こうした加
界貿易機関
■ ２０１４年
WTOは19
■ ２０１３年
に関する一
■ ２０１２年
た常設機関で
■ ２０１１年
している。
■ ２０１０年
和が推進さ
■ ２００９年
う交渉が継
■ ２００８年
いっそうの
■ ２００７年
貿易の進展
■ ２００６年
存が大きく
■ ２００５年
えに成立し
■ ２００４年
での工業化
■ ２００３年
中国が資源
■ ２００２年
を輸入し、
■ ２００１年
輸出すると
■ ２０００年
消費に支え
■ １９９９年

┄┄┄┄┄┄┄┄┄┄

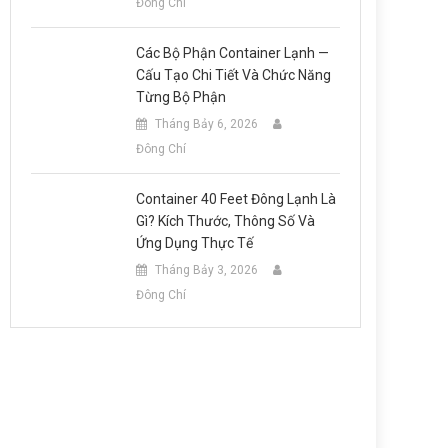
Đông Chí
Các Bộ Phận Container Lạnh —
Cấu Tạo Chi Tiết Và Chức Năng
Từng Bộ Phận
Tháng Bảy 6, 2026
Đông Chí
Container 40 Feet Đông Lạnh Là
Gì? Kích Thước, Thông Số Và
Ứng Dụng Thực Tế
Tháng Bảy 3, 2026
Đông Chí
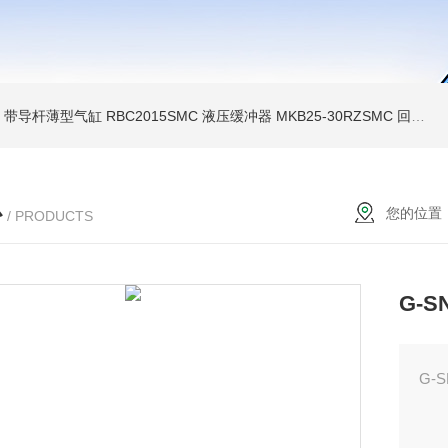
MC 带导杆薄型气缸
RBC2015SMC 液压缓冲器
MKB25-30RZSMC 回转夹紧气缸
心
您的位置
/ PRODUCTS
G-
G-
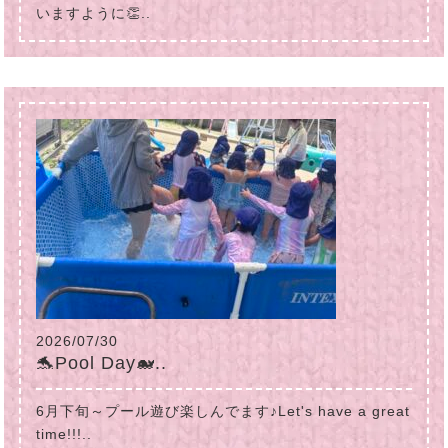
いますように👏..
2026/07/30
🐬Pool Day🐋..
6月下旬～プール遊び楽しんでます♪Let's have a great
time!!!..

┄┄┄┄┄┄┄┄┄┄

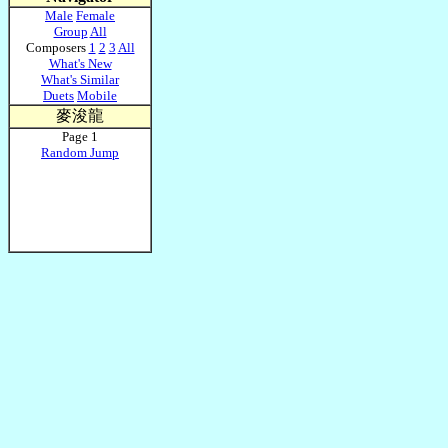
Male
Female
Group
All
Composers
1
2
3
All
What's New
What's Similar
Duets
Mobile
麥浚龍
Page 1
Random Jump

┄┄┄┄┄┄┄┄┄┄

Lines with "Lạnh" in the records: how many are there? Give only the number.

2